Tuipulotu has met with the Eagles.
CB Kelvin Joseph – Kentucky
Weight: 197 pounds
Scouting Report: Kelvin Joseph is a long and fluid cornerback who excels when he’s allowed to be aggressive and physical. Joseph played 2 years of college football. His freshman year (and only year at LSU), Joseph played in 11 games and recorded 12 tackles along with a pass breakup. After sitting out the 2019 season due to NCAA transfer rules, Joseph would suit up for the Kentucky Wildcats in the 2020 season. Joseph amassed 25 tackles, 4 interceptions (one of which was returned for a touchdown) and a pass breakup.
Joseph possesses prototypical outside cornerback size and impressive speed. Joseph ran track in high school and his speed is truly no fluke, as he ran a 4.34 at Kentucky’s pro day. Joseph’s combination of length, athleticism, and physicality is going to be a plus for whichever team selects him.
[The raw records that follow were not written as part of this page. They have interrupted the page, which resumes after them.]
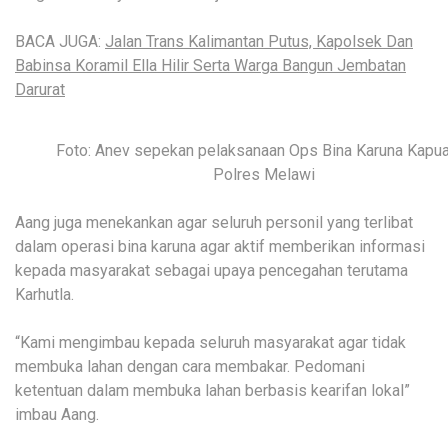
BACA JUGA:
Jalan Trans Kalimantan Putus, Kapolsek Dan
Babinsa Koramil Ella Hilir Serta Warga Bangun Jembatan
Darurat
Foto: Anev sepekan pelaksanaan Ops Bina Karuna Kapu
Polres Melawi
Aang juga menekankan agar seluruh personil yang terlibat
dalam operasi bina karuna agar aktif memberikan informasi
kepada masyarakat sebagai upaya pencegahan terutama
Karhutla.
“Kami mengimbau kepada seluruh masyarakat agar tidak
membuka lahan dengan cara membakar. Pedomani
ketentuan dalam membuka lahan berbasis kearifan lokal”
imbau Aang.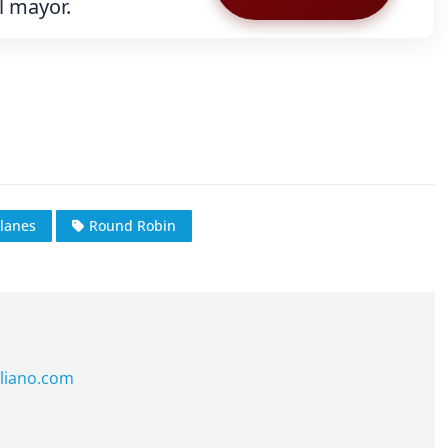
al mayor.
lanes
Round Robin
liano.com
With the Eagles Joseph would be a case of trial by fire, as he is entering the NFL with just 20 games of college experience. Having a veteran like Darius Slay would be immeasurable positive for Joseph. He fits Gannon’s profile for cornerbacks as a lengthy, physical, and aggressive defensive back. While there will likely be a steep learning curve, Joseph has showed that he has the potential to be a high level player at the NFL level and with the Eagles, the infrastructure in the defensive backs room would assist with that.
WR Terrace Marshall Jr.
Weight: 203 pounds
Scouting Report: Terrace Marshall has the ability to win at all 3 levels (underneath, intermediate, and downfield). Marshall was the number one ranked Louisiana recruit in the 2018 cycle and a five-star prospect coming out of high school. He possesses a lot of tools that premier NFL wide receivers also possess. Athleticism, speed, and route running. Most importantly, Marshall understands how to use his size and frame. He understands leverage and how to create it. He wins consistently at the line with technically sound releases. Marshall has a very long wingspan (78 1/8″) which allows for a very wide catch radius. There aren’t many holes in Marshall’s game. In 3 years at LSU, Marshall amassed, 106 catches, 1594 yards, and 23 touchdowns.
With the Eagles, Marshall would slot in as the day one starting X receiver. He can stretch the field which is not normal for a receiver his size and he has the catch radius to reel in almost any pass in his vicinity. Under Nick Sirianni, Marshall’s would development would be in great hands. Sirianni has helped develop route technicians like Keenan Allen and helped Tyrell Williams to a breakout year in 2016, when Williams led the Chargers with career highs in catches (69), receiving yards (1,059) and touchdowns receptions (seven).
Marshall has reportedly been in contact with the Eagles, “a lot“.
Marshall would likely be a trade up candidate, as he is projected to be selected late in the 1st round.